The word "краеведческий" occurs in some lines of the listing. Copy those lines.

> [Task inputs]
---*---

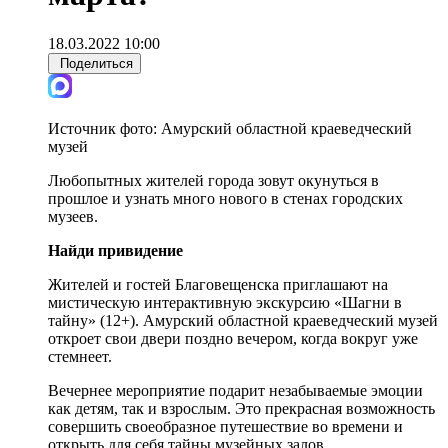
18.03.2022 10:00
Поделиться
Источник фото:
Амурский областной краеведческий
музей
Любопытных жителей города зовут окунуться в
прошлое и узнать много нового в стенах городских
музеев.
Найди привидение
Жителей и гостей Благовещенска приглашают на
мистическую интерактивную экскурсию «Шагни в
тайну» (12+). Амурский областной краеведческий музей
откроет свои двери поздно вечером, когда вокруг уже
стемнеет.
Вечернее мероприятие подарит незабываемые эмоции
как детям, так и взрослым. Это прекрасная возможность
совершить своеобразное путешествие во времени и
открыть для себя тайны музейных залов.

---*---

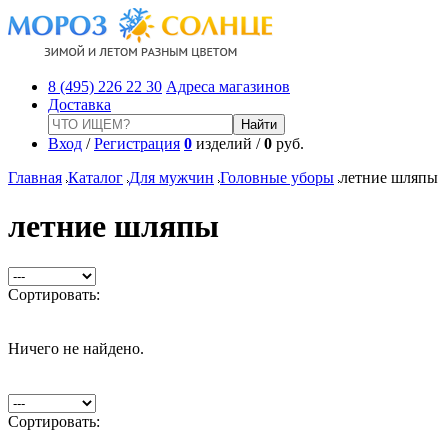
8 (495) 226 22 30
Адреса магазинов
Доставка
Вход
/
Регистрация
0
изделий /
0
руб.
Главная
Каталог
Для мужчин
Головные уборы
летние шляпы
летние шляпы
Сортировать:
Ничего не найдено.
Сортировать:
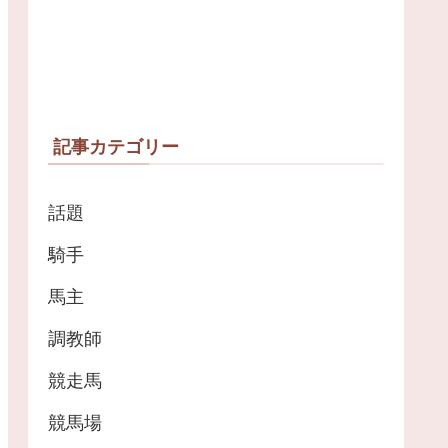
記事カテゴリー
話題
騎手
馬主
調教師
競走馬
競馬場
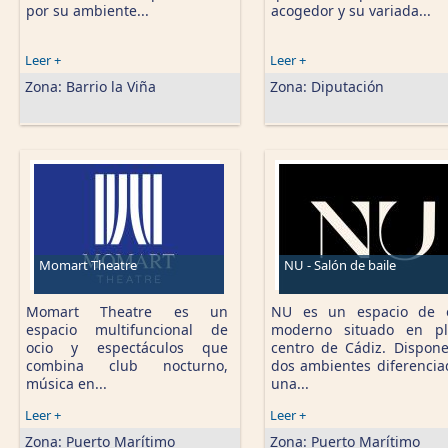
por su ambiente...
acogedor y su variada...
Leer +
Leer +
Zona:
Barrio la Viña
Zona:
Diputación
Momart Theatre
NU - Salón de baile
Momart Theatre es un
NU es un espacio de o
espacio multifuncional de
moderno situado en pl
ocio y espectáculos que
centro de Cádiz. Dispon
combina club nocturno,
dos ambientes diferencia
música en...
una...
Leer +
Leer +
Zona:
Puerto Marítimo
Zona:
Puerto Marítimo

---*---

> [Result for this task]
Амурский областной краеведческий
тайну» (12+). Амурский областной краеведческий музей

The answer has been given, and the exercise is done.